And they had already called it a conspiracy theory.
Nobody knew where it came from.
They just knew that it could not have possibly come from the lab in Wuhan, which studies coronaviruses and has a history of leaking viruses out of its lab.
But You know, there again, you have to think, why would they not just consider it?
Why not just be open-minded about this theory that had already been considered credible by leading scientists, but they shut it down and they shut it down for basically two years.
They were going after it, calling it a conspiracy theory, a fringe theory, racist.
That was probably the most damaging of the accusations.
If you had the audacity to explore this idea, you were a racist, so you better not do it.
And I think that's very indicative of the real motivation.
Yes, there's quite a lot of that sort of race baiting that goes on in the New York Times these days, isn't there, and has done for at least the last decade.
Now, I generally recall the worst recent examples of what journalists plagiarizing or making stuff up or something.
Remind me of those.
There was an incident with a podcast series called Caliphate, which was, they were caught fabricating some of the facts and the sourcing.
And, you know, there was also one of the most famous cases of the modern era was that of Jason Blair, He was a young African American reporter for the Times, sort of a rising star.
And he just made up stories left, right and center.
A lot of those stories were about what he was claiming to be the effects of the Iraq war.
And we're talking about effects of the Iraq war, the second Iraq war.

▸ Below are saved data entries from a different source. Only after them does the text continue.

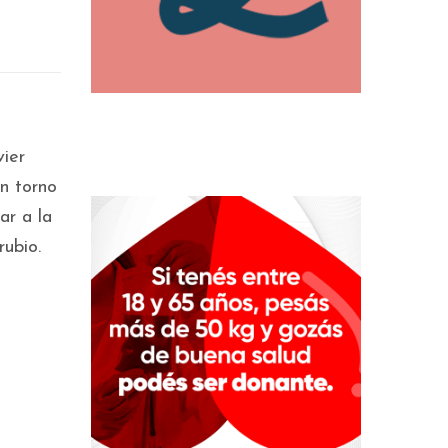
vier
en torno
ar a la
ubio.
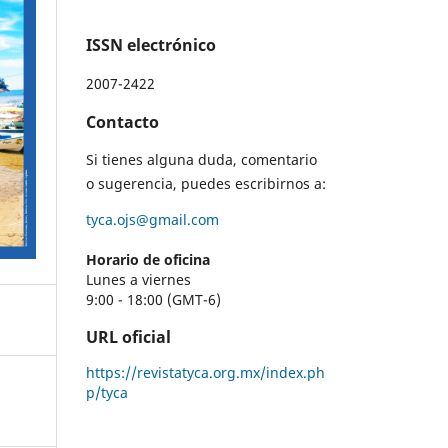
ISSN electrónico
2007-2422
Contacto
Si tienes alguna duda, comentario
o sugerencia, puedes escribirnos a:
tyca.ojs@gmail.com
Horario de oficina
Lunes a viernes
9:00 - 18:00 (GMT-6)
URL oficial
https://revistatyca.org.mx/index.ph
p/tyca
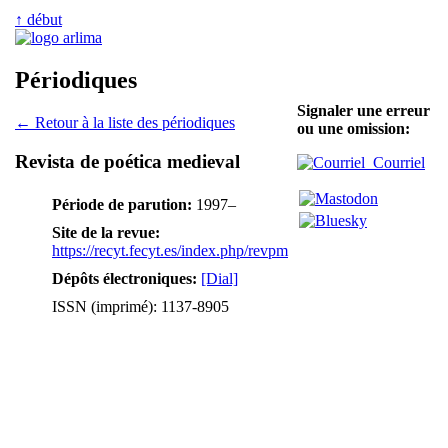
↑ début
Périodiques
Signaler une erreur
← Retour à la liste des périodiques
ou une omission:
Revista de poética medieval
Courriel
Période de parution:
1997–
Site de la revue:
https://recyt.fecyt.es/index.php/revpm
Dépôts électroniques:
[Dial]
ISSN (imprimé): 1137-8905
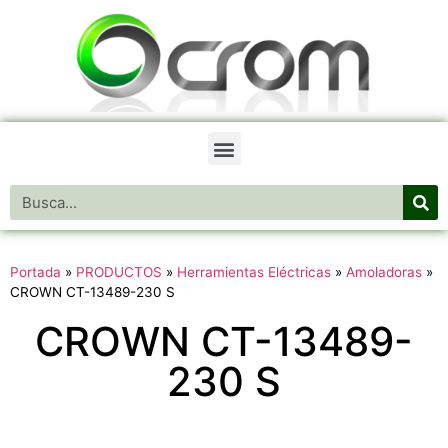
Portada
»
PRODUCTOS
»
Herramientas Eléctricas
»
Amoladoras
»
CROWN CT-13489-230 S
CROWN CT-13489-
230 S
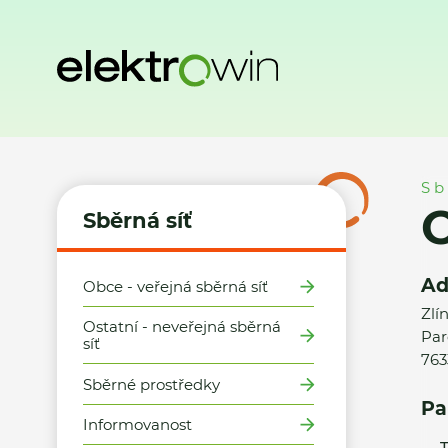
Domů
Sběrná síť
Místa zpětného odběru
Obec Nedašov
Sb
Sběrná síť
Ad
Obce - veřejná sběrná síť
Zlí
Ostatní - neveřejná sběrná
Par
síť
763
Sběrné prostředky
Pa
Informovanost
T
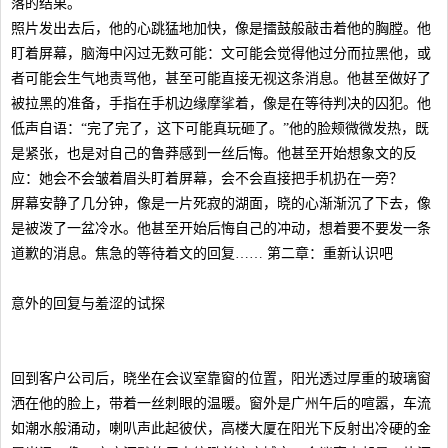
落的结果。
照片发出去后，他的心跳猛地加快，像是擂鼓般敲击着他的胸膛。他
盯着屏幕，脑海中闪过无数可能：文可能会觉得他过分而拉黑他，或
者可能会生气地责骂他，甚至可能直接无视这条消息。他甚至做好了
被拉黑的准备，手指在手机边缘摩挲着，像是在等待判决的囚犯。他
低声自语：“完了完了，这下可能真玩砸了。”他的脸颊微微发热，既
是紧张，也是对自己的鲁莽感到一丝后悔。他甚至开始想象文的反
应：她会不会皱着眉头盯着屏幕，会不会直接把手机扔在一旁？
屏幕安静了几分钟，像是一片死寂的湖面，晓的心渐渐沉了下去，像
是被泼了一盆冷水。他甚至开始后悔自己的冲动，想着要不要发一条
道歉的消息。焦急的等待着文的回复…… 第二章：重新认识吧
意外的回复与羞涩的试探
回到客户公司后，晓坐在会议室靠窗的位置，阳光透过厚重的玻璃窗
洒在他的脸上，带着一丝刺眼的温暖。窗外是广州午后的喧嚣，车流
如潮水般涌动，喇叭声此起彼伏，高楼大厦在阳光下反射出冷硬的金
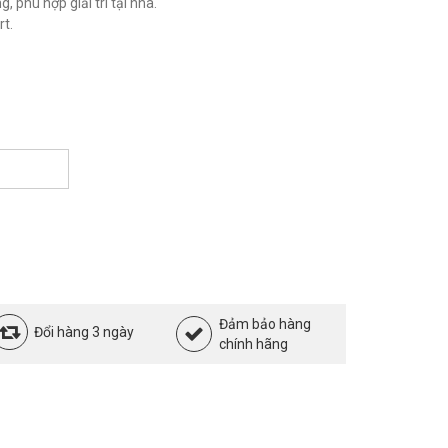
 phù hợp giải trí tại nhà.
t.
Đảm bảo hàng
Đổi hàng 3 ngày
chính hãng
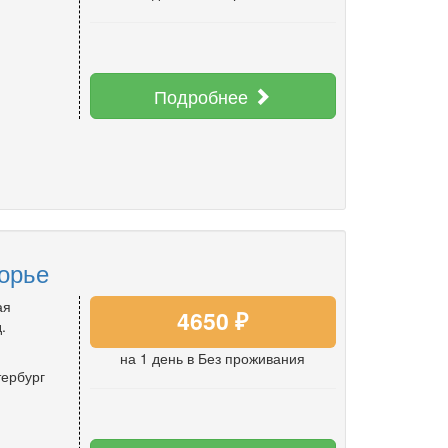
Подробнее
орье
ая
4650 ₽
.
на 1 день
в Без проживания
тербург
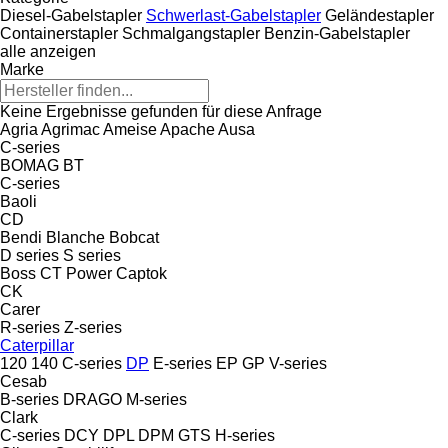
Diesel-Gabelstapler
Schwerlast-Gabelstapler
Geländestapler
Containerstapler
Schmalgangstapler
Benzin-Gabelstapler
alle anzeigen
Marke
Keine Ergebnisse gefunden für diese Anfrage
Agria
Agrimac
Ameise
Apache
Ausa
C-series
BOMAG
BT
C-series
Baoli
CD
Bendi
Blanche
Bobcat
D series
S series
Boss
CT Power
Captok
CK
Carer
R-series
Z-series
Caterpillar
120
140
C-series
DP
E-series
EP
GP
V-series
Cesab
B-series
DRAGO
M-series
Clark
C-series
DCY
DPL
DPM
GTS
H-series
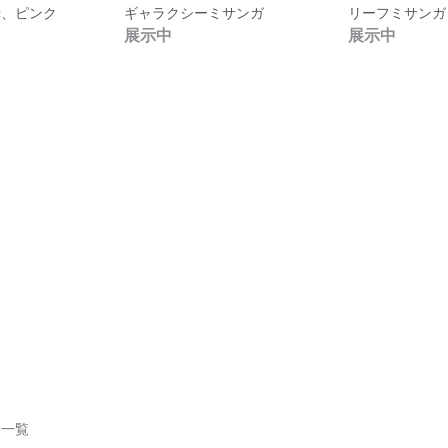
赤、ピンク
ギャラクシーミサンガ
リーフミサンガ
展示中
展示中
作品一覧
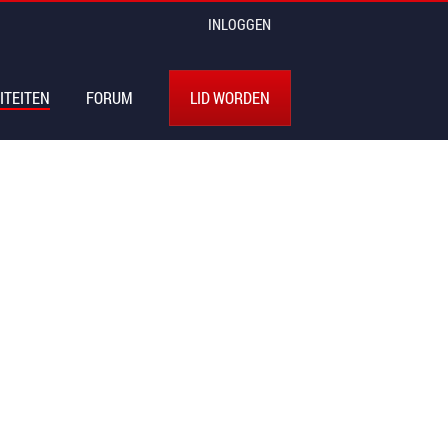
INLOGGEN
ITEITEN
FORUM
LID WORDEN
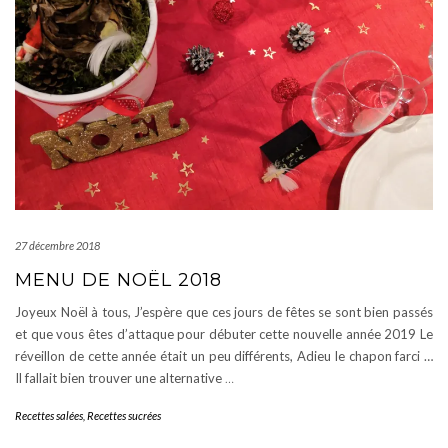
27 décembre 2018
MENU DE NOËL 2018
Joyeux Noël à tous, J’espère que ces jours de fêtes se sont bien passés
et que vous êtes d’attaque pour débuter cette nouvelle année 2019 Le
réveillon de cette année était un peu différents, Adieu le chapon farci …
Il fallait bien trouver une alternative
…
Recettes salées
,
Recettes sucrées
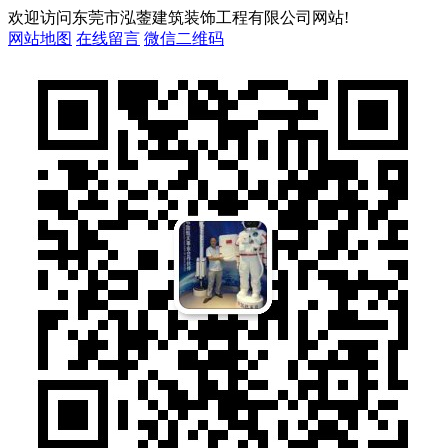
欢迎访问东莞市泓蓥建筑装饰工程有限公司网站!
网站地图
在线留言
微信二维码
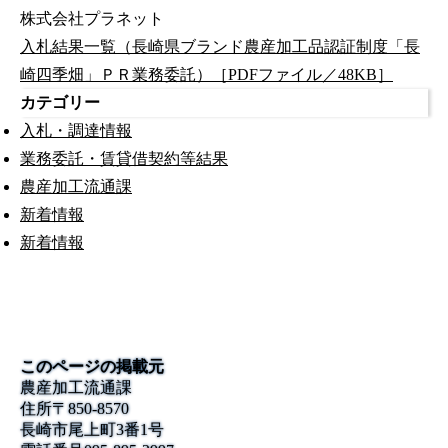
株式会社プラネット
入札結果一覧（長崎県ブランド農産加工品認証制度「長
崎四季畑」ＰＲ業務委託）［PDFファイル／48KB］
カテゴリー
入札・調達情報
業務委託・賃貸借契約等結果
農産加工流通課
新着情報
新着情報
このページの掲載元
農産加工流通課
住所
〒850-8570
長崎市尾上町3番1号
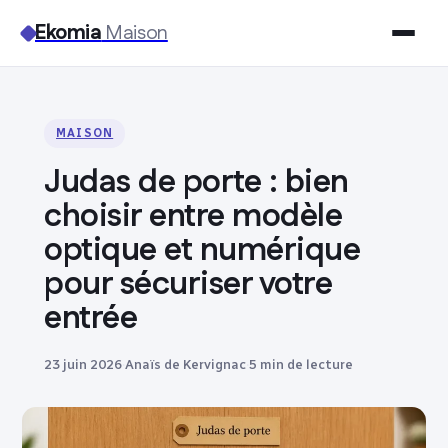
Ekomia
Maison
Maison
MAISON
Bricolage
Judas de porte : bien
Jardinage
choisir entre modèle
optique et numérique
Immobilier
pour sécuriser votre
entrée
Déco
23 juin 2026
·
Anaïs de Kervignac
·
5 min de lecture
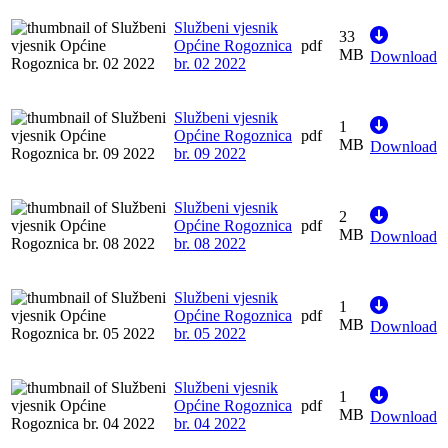
Službeni vjesnik
33
Općine Rogoznica
pdf
MB
Download
br. 02 2022
Službeni vjesnik
1
Općine Rogoznica
pdf
MB
Download
br. 09 2022
Službeni vjesnik
2
Općine Rogoznica
pdf
MB
Download
br. 08 2022
Službeni vjesnik
1
Općine Rogoznica
pdf
MB
Download
br. 05 2022
Službeni vjesnik
1
Općine Rogoznica
pdf
MB
Download
br. 04 2022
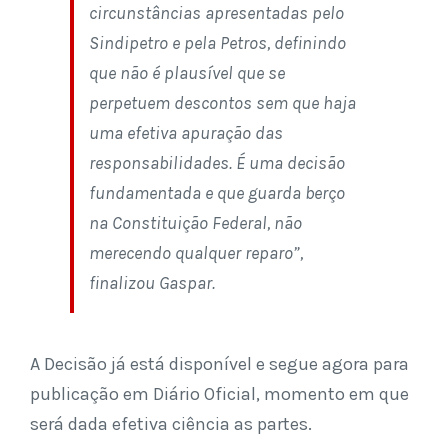
circunstâncias apresentadas pelo
Sindipetro e pela Petros, definindo
que não é plausível que se
perpetuem descontos sem que haja
uma efetiva apuração das
responsabilidades. É uma decisão
fundamentada e que guarda berço
na Constituição Federal, não
merecendo qualquer reparo”,
finalizou Gaspar.
A Decisão já está disponível e segue agora para
publicação em Diário Oficial, momento em que
será dada efetiva ciência as partes.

A week or two into the war, he was saying that these soldiers were coming back broken and psychologically traumatized and whatever else he was trying to prove.
And then after they found out he was just lying and making all this stuff up, people went and interviewed the same soldiers.
And they're like, no, I'm actually okay.
I mean, you know, they had challenges, but they were fine.
So this is again where you see that they were willing to give this kid who had already been flagged as being very problematic, this young guy, giving him front page stories on articles that he could not possibly logistically have reported, because if you look at the dates and the times that he claimed to interview people, it's just physically not possible.
But they were so invested in the narrative.
That they just closed their eyes and jumped.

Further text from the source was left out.